▶ _Requirement_
Among the entries that follow, count the lines with the word "amor" and report the number by itself.

(Page-level text extractions)
=====

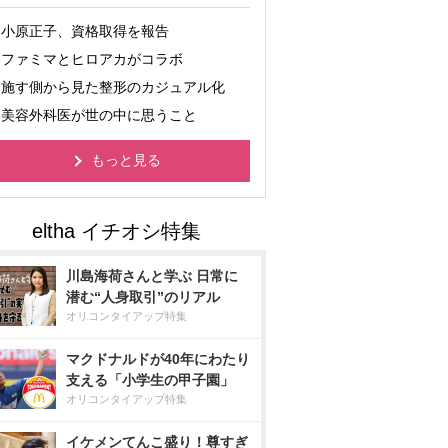
小原正子、資格取得を報告
ファミマとヒロアカがコラボ
施す側から見た整形のカジュアル化
美容外科医が世の中に思うこと
もっと見る
川島海荷さんと学ぶ 日常に
潜む“人身取引”のリアル
オリコンタイアップ特集
マクドナルドが40年にわたり
支える「小学生の甲子園」
オリコンタイアップ特集
イケメンてんこ盛り！尊すぎ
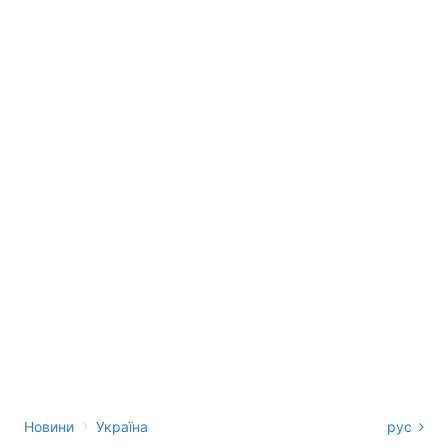
›
Новини
Україна
рус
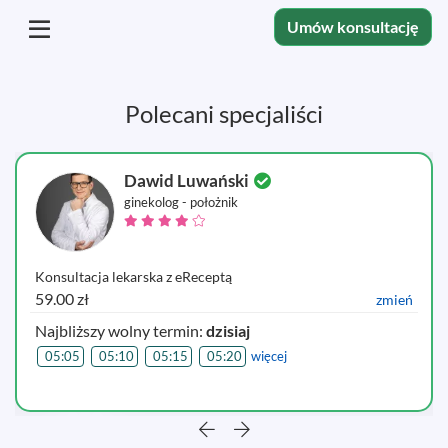
Umów konsultację
Polecani specjaliści
Dawid Luwański
ginekolog - położnik
Konsultacja lekarska z eReceptą
59.00 zł
zmień
Najbliższy wolny termin:
dzisiaj
05:05
05:10
05:15
05:20
więcej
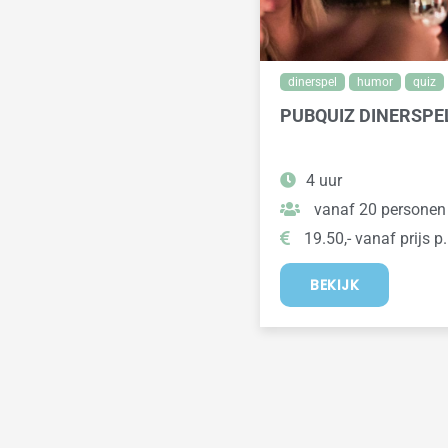
dinerspel
humor
quiz
PUBQUIZ DINERSP
4 uur
vanaf 20 personen
19.50,- vanaf prijs p.
BEKIJK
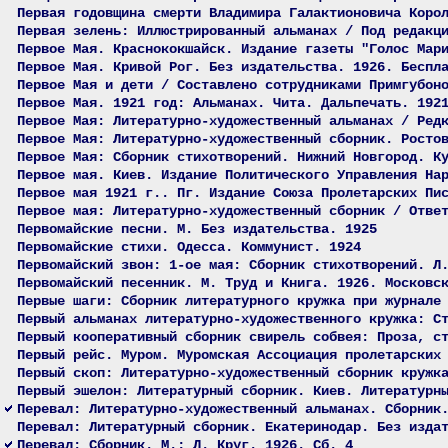
Первая годовщина смерти Владимира Галактионовича Коро
Первая зелень: Иллюстрированный альманах / Под редакц
Первое Мая. Краснококшайск. Издание газеты "Голос Мар
Первое Мая. Кривой Рог. Без издательства. 1926. Беспл
Первое Мая и дети / Составлено сотрудниками Примгубон
Первое Мая. 1921 год: Альманах. Чита. Дальпечать. 192
Первое Мая: Литературно-художественный альманах / Ред
Первое Мая: Литературно-художественный сборник. Росто
Первое Мая: Сборник стихотворений. Нижний Новгород. К
Первое мая. Киев. Издание Политического Управления На
Первое мая 1921 г.. Пг. Издание Союза Пролетарских Пи
Первое мая: Литературно-художественный сборник / Отве
Первомайские песни. М. Без издательства. 1925
Первомайские стихи. Одесса. Коммунист. 1924
Первомайский звон: 1-ое мая: Сборник стихотворений. Л
Первомайский песенник. М. Труд и Книга. 1926. Московс
Первые шаги: Сборник литературного кружка при журнале
Первый альманах литературно-художественного кружка: С
Первый кооперативный сборник свирель собвея: Проза, с
Первый рейс. Муром. Муромская Ассоциация пролетарских
Первый скоп: Литературно-художественный сборник кружк
Первый эшелон: Литературный сборник. Киев. Литературн
Перевал: Литературно-художественный альманах. Сборник
Перевал: Литературный сборник. Екатеринодар. Без изда
Перевал: Сборник. М.; Л. Круг. 1926. Сб. 4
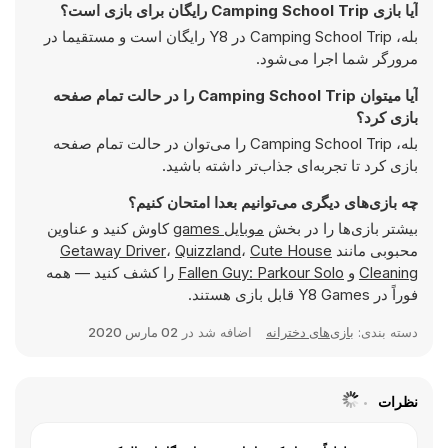
آیا بازی Camping School Trip رایگان برای بازی است؟
بله، Camping School Trip در Y8 رایگان است و مستقیما در
مرورگر شما اجرا می‌شود.
آیا میتوان Camping School Trip را در حالت تمام صفحه
بازی کرد؟
بله، Camping School Trip را می‌توان در حالت تمام صفحه
بازی کرد تا تجربه‌ای جذاب‌تر داشته باشید.
چه بازی‌های دیگری می‌توانیم بعدا امتحان کنیم؟
بیشتر بازی‌ها را در بخش
موبایل games
کاوش کنید و عناوین
محبوبی مانند
Cute House
،
Quizzland
،
Getaway Driver
Cleaning
و
Fallen Guy: Parkour Solo
را کشف کنید — همه
فوراً در Y8 Games قابل بازی هستند.
دسته بندی:
بازی‌های دخترانه
اضافه شد در
02 مارس 2020
نظرات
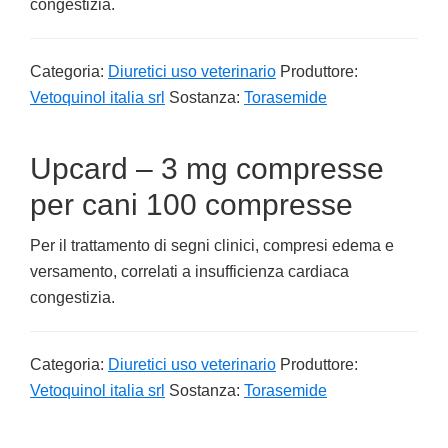
congestizia.
Categoria:
Diuretici uso veterinario
Produttore:
Vetoquinol italia srl
Sostanza:
Torasemide
Upcard – 3 mg compresse
per cani 100 compresse
Per il trattamento di segni clinici, compresi edema e
versamento, correlati a insufficienza cardiaca
congestizia.
Categoria:
Diuretici uso veterinario
Produttore:
Vetoquinol italia srl
Sostanza:
Torasemide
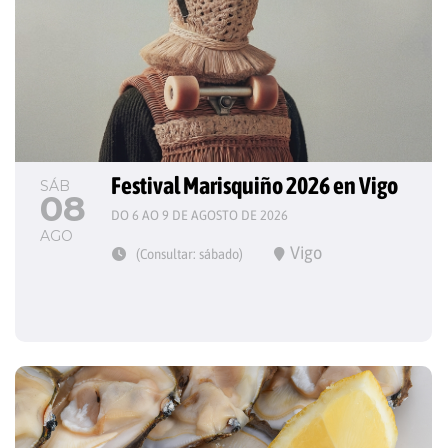
Festival Marisquiño 2026 en Vigo
SÁB
08
DO 6 AO 9 DE AGOSTO DE 2026
AGO
Vigo
(Consultar: sábado)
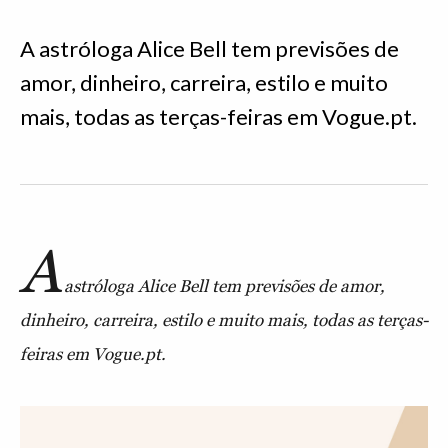
A astróloga Alice Bell tem previsões de
amor, dinheiro, carreira, estilo e muito
mais, todas as terças-feiras em Vogue.pt.
A
astróloga Alice Bell tem previsões de amor,
dinheiro, carreira, estilo e muito mais, todas as terças-
feiras em Vogue.pt.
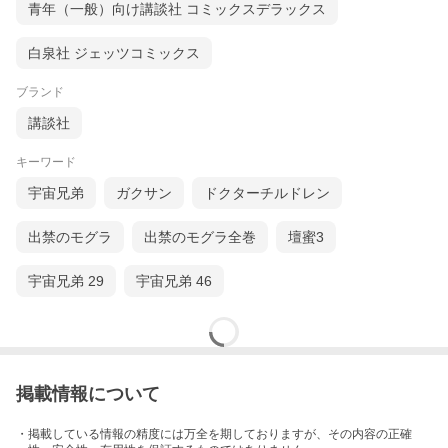
青年（一般）向け講談社 コミックスデラックス
白泉社 ジェッツコミックス
ブランド
講談社
キーワード
宇宙兄弟
ガクサン
ドクターチルドレン
出禁のモグラ
出禁のモグラ全巻
壇蜜3
宇宙兄弟 29
宇宙兄弟 46
掲載情報について
・掲載している情報の精度には万全を期しておりますが、その内容の正確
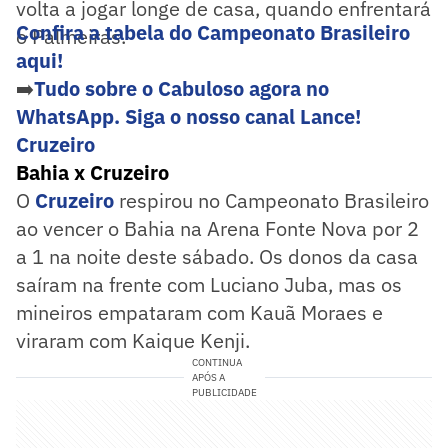
volta a jogar longe de casa, quando enfrentará
Confira a tabela do Campeonato Brasileiro
o Palmeiras.
aqui!
➡️
Tudo sobre o Cabuloso agora no
WhatsApp. Siga o nosso canal Lance!
Cruzeiro
Bahia x Cruzeiro
O
Cruzeiro
respirou no Campeonato Brasileiro
ao vencer o Bahia na Arena Fonte Nova por 2
a 1 na noite deste sábado. Os donos da casa
saíram na frente com Luciano Juba, mas os
mineiros empataram com Kauã Moraes e
viraram com Kaique Kenji.
CONTINUA
APÓS A
PUBLICIDADE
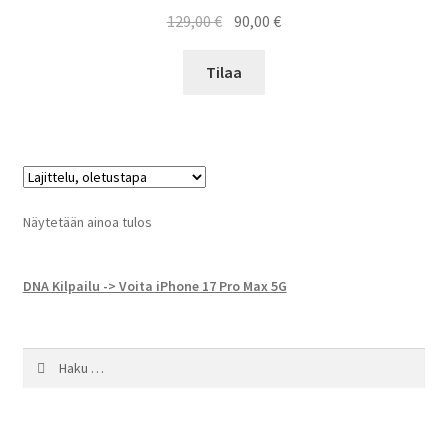
Alkuperäinen
Nykyinen
129,00
€
90,00
€
hinta
hinta
oli:
on:
Tilaa
129,00 €.
90,00 €.
Näytetään ainoa tulos
DNA Kilpailu -> Voita iPhone 17 Pro Max 5G
Haku:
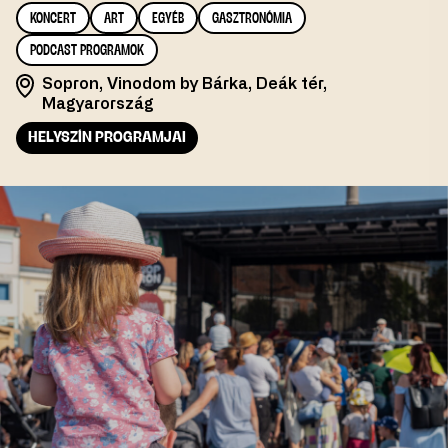
KONCERT
ART
EGYÉB
GASZTRONÓMIA
PODCAST PROGRAMOK
Sopron, Vinodom by Bárka, Deák tér,
Magyarország
HELYSZÍN PROGRAMJAI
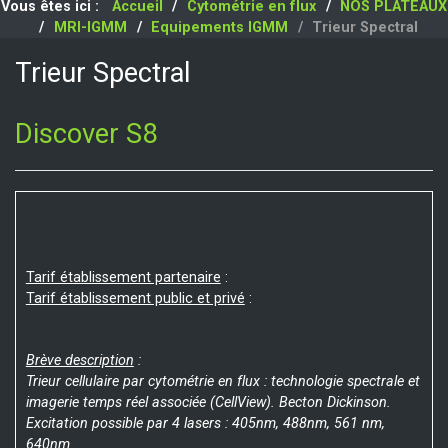
Vous êtes ici :
Accueil
Cytométrie en flux
NOS PLATEAUX
MRI-IGMM
Equipements IGMM
Trieur Spectral
Trieur Spectral
Discover S8
Tarif établissement partenaire
:
Tarif établissement public et privé
:
Brève description
:
Trieur cellulaire par cytométrie en flux : technologie spectrale et
imagerie temps réel associée (CellView). Becton Dickinson.
Excitation possible par 4 lasers : 405nm, 488nm, 561 nm,
640nm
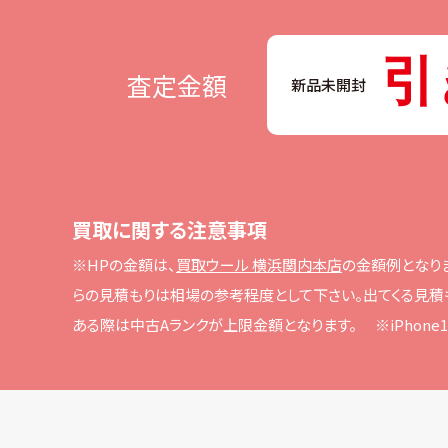
引
査定金額
新品未開封
買取に関する注意事項
※HPの⾦額は、
買取ウール 横浜関内本店
の⾦額例となり
らの⾒積もりは相場の参考程度として下さい。
出てくる⾒積
ある際は中古Aランクが上限⾦額となります。
※iPho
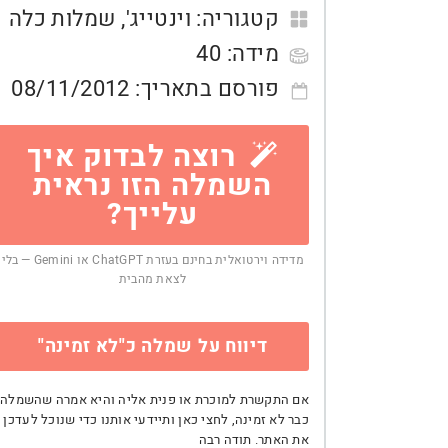
קטגוריה:
וינטייג'
,
שמלות כלה
מידה:
40
פורסם בתאריך:
08/11/2012
רוצה לבדוק איך
השמלה הזו נראית
עלייך?
מדידה וירטואלית בחינם בעזרת ChatGPT או Gemini — בלי
לצאת מהבית
דיווח על שמלה כ"לא זמינה"
אם התקשרת למוכרת או פנית אליה והיא אמרה שהשמלה
כבר לא זמינה, לחצי כאן ותיידעי אותנו כדי שנוכל לעדכן
את האתר. תודה רבה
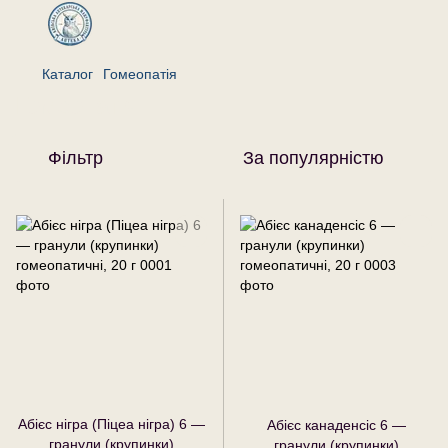
Каталог
Гомеопатія
Гомеопатія
Фільтр
За популярністю
Абієс нігра (Піцеа нігра) 6 —
Абієс канаденсіс 6 —
гранули (крупинки)
гранули (крупинки)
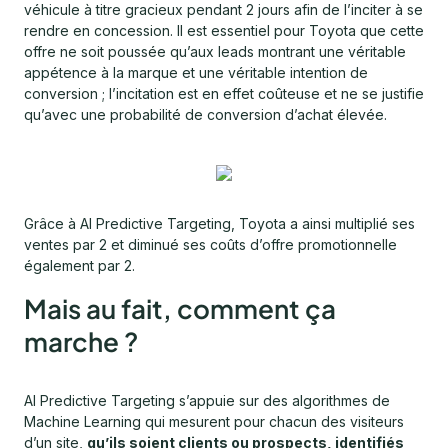
véhicule à titre gracieux pendant 2 jours afin de l’inciter à se
rendre en concession. Il est essentiel pour Toyota que cette
offre ne soit poussée qu’aux leads montrant une véritable
appétence à la marque et une véritable intention de
conversion ; l’incitation est en effet coûteuse et ne se justifie
qu’avec une probabilité de conversion d’achat élevée.
Grâce à AI Predictive Targeting, Toyota a ainsi multiplié ses
ventes par 2 et diminué ses coûts d’offre promotionnelle
également par 2.
Mais au fait, comment ça
marche ?
AI Predictive Targeting s’appuie sur des algorithmes de
Machine Learning qui mesurent pour chacun des visiteurs
d’un site,
qu’ils soient clients ou prospects, identifiés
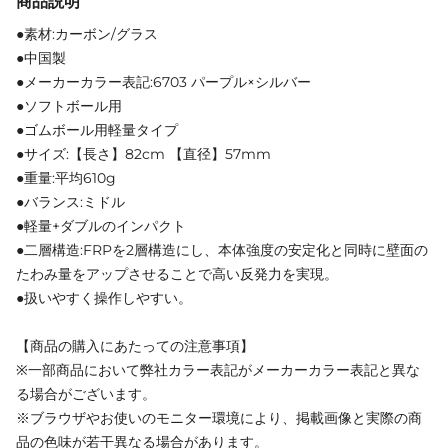
商品説明
●素材:カーボン/グラス
●中国製
●メーカーカラー表記:6703 パープル×シルバー
●ソフトボール用
●ゴムボール用軽量タイプ
●サイズ:【長さ】82cm 【直径】57mm
●重量:平均610g
●バランス:ミドル
●軽量+ダブルのインパクト
●二層構造:FRPを2層構造にし、本体強度の安定化と同時に壁面の
たわみ量をアップさせることで高い反発力を実現。
●扱いやすく操作しやすい。
【商品の購入にあたっての注意事項】
※一部商品において弊社カラー表記がメーカーカラー表記と異な
る場合がございます。
※ブラウザやお使いのモニター環境により、掲載画像と実際の商
品の色味が若干異なる場合があります。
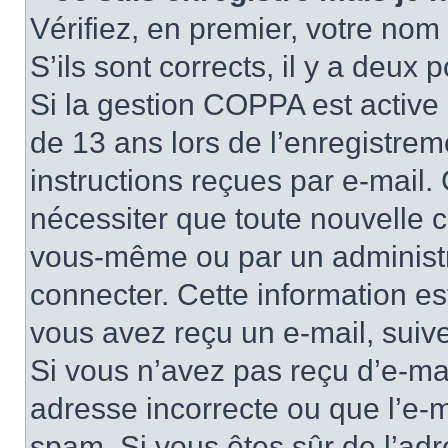
Vérifiez, en premier, votre nom 
S’ils sont corrects, il y a deux po
Si la gestion COPPA est active 
de 13 ans lors de l’enregistrem
instructions reçues par e-mail
nécessiter que toute nouvelle c
vous-même ou par un administr
connecter. Cette information es
vous avez reçu un e-mail, suive
Si vous n’avez pas reçu d’e-mai
adresse incorrecte ou que l’e-mail
spam. Si vous êtes sûr de l’adr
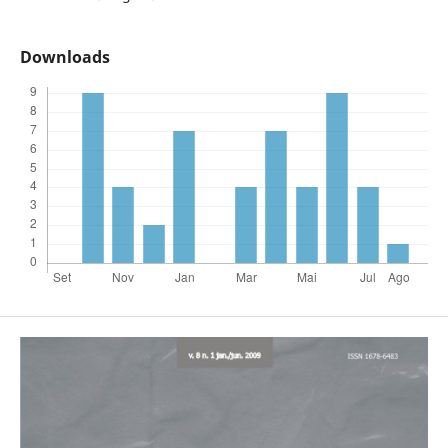
Downloads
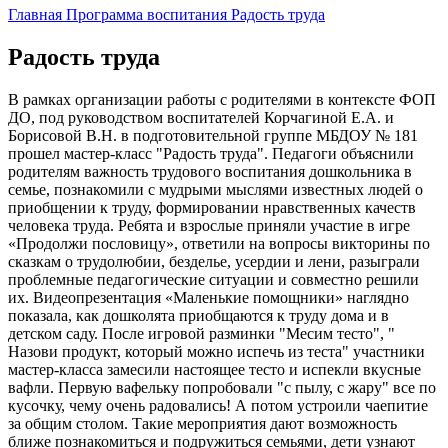
Главная
Программа воспитания
Радость труда
Радость труда
В рамках организации работы с родителями в контексте ФОП
ДО, под руководством воспитателей Корчагиной Е.А. и
Борисовой В.Н. в подготовительной группе МБДОУ № 181
прошел мастер-класс "Радость труда". Педагоги объяснили
родителям важность трудового воспитания дошкольника в
семье, познакомили с мудрыми мыслями известных людей о
приобщении к труду, формировании нравственных качеств
человека труда. Ребята и взрослые приняли участие в игре
«Продолжи пословицу», ответили на вопросы викторины по
сказкам о трудолюбии, безделье, усердии и лени, разыграли
проблемные педагогические ситуации и совместно решили
их. Видеопрезентация «Маленькие помощники» наглядно
показала, как дошколята приобщаются к труду дома и в
детском саду. После игровой разминки "Месим тесто", "
Назови продукт, который можно испечь из теста" участники
мастер-класса замесили настоящее тесто и испекли вкусные
вафли. Первую вафельку попробовали "с пылу, с жару" все по
кусочку, чему очень радовались! А потом устроили чаепитие
за общим столом. Такие мероприятия дают возможность
ближе познакомиться и подружиться семьями, дети узнают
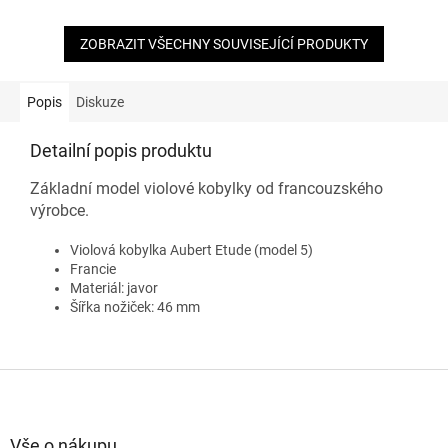
ZOBRAZIT VŠECHNY SOUVISEJÍCÍ PRODUKTY
Popis
Diskuze
Detailní popis produktu
Základní model violové kobylky od francouzského
výrobce.
Violová kobylka Aubert Etude (model 5)
Francie
Materiál: javor
Šířka nožiček: 46 mm
Z
á
p
a
Vše o nákupu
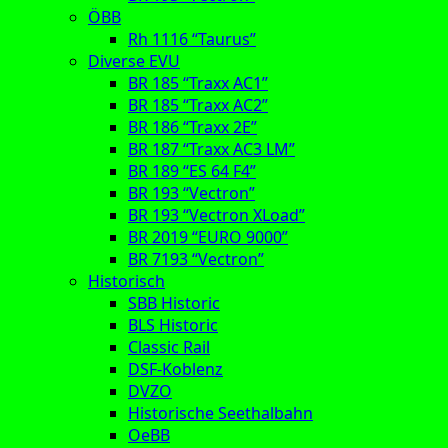
ÖBB
Rh 1116 “Taurus”
Diverse EVU
BR 185 “Traxx AC1”
BR 185 “Traxx AC2”
BR 186 “Traxx 2E”
BR 187 “Traxx AC3 LM”
BR 189 “ES 64 F4”
BR 193 “Vectron”
BR 193 “Vectron XLoad”
BR 2019 “EURO 9000”
BR 7193 “Vectron”
Historisch
SBB Historic
BLS Historic
Classic Rail
DSF-Koblenz
DVZO
Historische Seethalbahn
OeBB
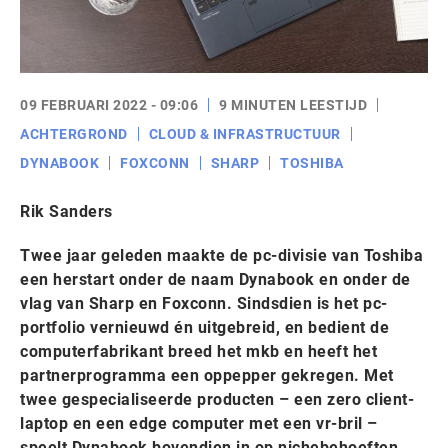
09 FEBRUARI 2022 - 09:06
9 MINUTEN LEESTIJD
ACHTERGROND
CLOUD & INFRASTRUCTUUR
DYNABOOK
FOXCONN
SHARP
TOSHIBA
Rik Sanders
Twee jaar geleden maakte de pc-divisie van Toshiba
een herstart onder de naam Dynabook en onder de
vlag van Sharp en Foxconn. Sindsdien is het pc-
portfolio vernieuwd én uitgebreid, en bedient de
computerfabrikant breed het mkb en heeft het
partnerprogramma een oppepper gekregen. Met
twee gespecialiseerde producten – een zero client-
laptop en een edge computer met een vr-bril –
speelt Dynabook bovendien in op nichebehoeften.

=====

▶ _Reply to the exercise_
2